***Investment is defined as the commitment of funds or current financial resources to one or more assets for the purpose of achieving higher gains in the future. This shows the importance of time and future that arises as these are the two important elements in investment. 2. Distinguish between a financial asset and a real asset. ***Real assets are the tangible assets that are used to produce goods or services like the buildings, land, or machinery that are utilized in the production of commodities or services. While financial assets are the claims on real assets or the income produced by those assets. Examples of financial assets include stocks and bonds that are like worthless papers and do not directly contribute to the production of a commodity or service, but instead, derive their value from the claims they carry. 3. Distinguish between expected return and realized return. ***Expected return is the income or loss from an investment that the investors expects to receive in the future, based on an assumed rate of return. While the realized return is the amount of actual income or loss left after the investing period is over. 4. Define risk. How many specific types can you think of? ***Risk is defined in many ways but in relation to investments it refers to the uncertainty associated with an exposure to loss. It could result to a difference on the actual return from what was expected.
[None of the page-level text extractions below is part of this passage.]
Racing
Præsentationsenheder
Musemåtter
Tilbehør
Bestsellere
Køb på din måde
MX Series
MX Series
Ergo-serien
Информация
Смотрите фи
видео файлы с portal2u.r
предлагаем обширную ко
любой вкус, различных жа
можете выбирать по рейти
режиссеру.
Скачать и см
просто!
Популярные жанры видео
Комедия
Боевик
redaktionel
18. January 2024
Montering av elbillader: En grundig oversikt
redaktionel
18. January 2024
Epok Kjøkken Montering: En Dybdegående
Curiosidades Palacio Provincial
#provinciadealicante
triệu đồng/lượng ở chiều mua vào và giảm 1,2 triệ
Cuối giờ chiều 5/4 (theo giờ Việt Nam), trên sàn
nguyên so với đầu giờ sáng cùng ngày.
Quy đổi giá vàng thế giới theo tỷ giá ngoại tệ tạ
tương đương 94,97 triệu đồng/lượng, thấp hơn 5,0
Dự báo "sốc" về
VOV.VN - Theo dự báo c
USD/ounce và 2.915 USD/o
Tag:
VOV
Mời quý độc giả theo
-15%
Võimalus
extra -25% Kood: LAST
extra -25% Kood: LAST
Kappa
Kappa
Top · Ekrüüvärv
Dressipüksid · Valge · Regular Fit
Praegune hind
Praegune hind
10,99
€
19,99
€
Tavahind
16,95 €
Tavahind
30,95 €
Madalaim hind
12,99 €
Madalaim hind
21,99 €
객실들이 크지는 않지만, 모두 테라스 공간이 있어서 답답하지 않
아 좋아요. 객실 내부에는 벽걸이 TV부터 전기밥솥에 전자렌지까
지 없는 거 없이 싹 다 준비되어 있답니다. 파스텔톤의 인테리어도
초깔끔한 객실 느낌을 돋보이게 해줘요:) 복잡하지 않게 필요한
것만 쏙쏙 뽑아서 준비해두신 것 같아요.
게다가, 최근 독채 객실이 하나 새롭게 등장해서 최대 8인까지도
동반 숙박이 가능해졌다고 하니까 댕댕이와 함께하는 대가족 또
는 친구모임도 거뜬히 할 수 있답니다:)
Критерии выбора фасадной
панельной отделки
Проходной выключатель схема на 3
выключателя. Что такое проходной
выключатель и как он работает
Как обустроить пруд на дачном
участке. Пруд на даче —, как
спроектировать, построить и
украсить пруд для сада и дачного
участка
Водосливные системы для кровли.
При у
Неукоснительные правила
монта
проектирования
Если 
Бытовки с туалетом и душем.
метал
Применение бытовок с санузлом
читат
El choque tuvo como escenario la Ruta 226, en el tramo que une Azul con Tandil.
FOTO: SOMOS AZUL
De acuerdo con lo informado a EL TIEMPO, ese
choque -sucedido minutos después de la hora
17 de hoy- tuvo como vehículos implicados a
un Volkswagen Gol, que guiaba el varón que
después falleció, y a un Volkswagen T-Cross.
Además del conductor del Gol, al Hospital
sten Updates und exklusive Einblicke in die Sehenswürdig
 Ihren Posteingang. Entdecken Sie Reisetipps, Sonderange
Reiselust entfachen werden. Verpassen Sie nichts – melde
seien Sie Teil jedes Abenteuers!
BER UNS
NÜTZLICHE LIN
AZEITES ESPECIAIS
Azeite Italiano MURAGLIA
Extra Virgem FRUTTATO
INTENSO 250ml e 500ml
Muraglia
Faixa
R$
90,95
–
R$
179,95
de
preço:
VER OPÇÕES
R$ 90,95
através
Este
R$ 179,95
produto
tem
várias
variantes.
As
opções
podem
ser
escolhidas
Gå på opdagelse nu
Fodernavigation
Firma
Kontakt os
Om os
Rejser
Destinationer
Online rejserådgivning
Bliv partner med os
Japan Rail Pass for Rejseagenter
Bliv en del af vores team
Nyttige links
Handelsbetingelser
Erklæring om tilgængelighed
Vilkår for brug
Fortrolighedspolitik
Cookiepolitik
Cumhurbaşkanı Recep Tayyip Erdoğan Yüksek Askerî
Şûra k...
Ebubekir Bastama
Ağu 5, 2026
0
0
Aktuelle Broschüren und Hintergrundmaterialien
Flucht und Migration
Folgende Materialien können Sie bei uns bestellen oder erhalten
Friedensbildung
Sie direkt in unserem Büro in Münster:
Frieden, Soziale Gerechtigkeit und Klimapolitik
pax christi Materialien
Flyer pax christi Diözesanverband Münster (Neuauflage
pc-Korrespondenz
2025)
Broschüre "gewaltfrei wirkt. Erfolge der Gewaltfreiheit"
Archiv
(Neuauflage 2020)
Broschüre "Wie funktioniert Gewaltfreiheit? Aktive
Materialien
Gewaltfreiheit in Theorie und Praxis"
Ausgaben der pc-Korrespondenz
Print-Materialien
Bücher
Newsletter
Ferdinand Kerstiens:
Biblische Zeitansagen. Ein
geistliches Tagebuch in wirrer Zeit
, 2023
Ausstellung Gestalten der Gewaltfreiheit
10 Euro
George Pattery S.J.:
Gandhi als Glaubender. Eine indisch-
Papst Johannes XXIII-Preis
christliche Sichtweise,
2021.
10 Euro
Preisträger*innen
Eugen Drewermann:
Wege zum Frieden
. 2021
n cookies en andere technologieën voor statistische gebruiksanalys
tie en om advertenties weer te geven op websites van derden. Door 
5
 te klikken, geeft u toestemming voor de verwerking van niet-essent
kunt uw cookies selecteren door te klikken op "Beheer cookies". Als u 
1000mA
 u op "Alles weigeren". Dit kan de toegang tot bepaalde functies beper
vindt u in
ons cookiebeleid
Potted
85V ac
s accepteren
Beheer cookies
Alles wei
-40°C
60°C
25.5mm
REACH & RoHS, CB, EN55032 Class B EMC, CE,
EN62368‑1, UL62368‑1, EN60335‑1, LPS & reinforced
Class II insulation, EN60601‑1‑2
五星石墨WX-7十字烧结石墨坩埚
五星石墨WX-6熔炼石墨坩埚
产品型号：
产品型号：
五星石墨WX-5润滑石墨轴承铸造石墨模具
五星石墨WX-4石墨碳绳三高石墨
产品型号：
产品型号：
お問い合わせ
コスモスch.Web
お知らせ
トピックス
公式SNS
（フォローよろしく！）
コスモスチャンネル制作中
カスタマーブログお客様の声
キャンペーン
There are several types of risks, some of those that I can think of are the interest rate risk which is under market risk, inflation risk, liquidity risk, foreign investment risk, and many more ☺. 5. What is meant by the expression efficient market? ***The expression, “efficient market” means that the prices of securities are efficient or close to what reflects as its true value; or it is where the market price is an unbiased estimate of the true value of the investment.
WHAT HAVE I LEARNED IN THIS CHAPTER?
***In this chapter, I learned that investing is important to money management for financial security and income. It means using your money to make more money to improve our own future monetary wealth. I learned that there are also several things to consider and be careful with when investing like understanding that the expected return could be different in amount when realized due to various factors or risks. This chapter taught me that when investing, it is expected that when the risk is higher or lower, the possible return is also higher or lower respectively.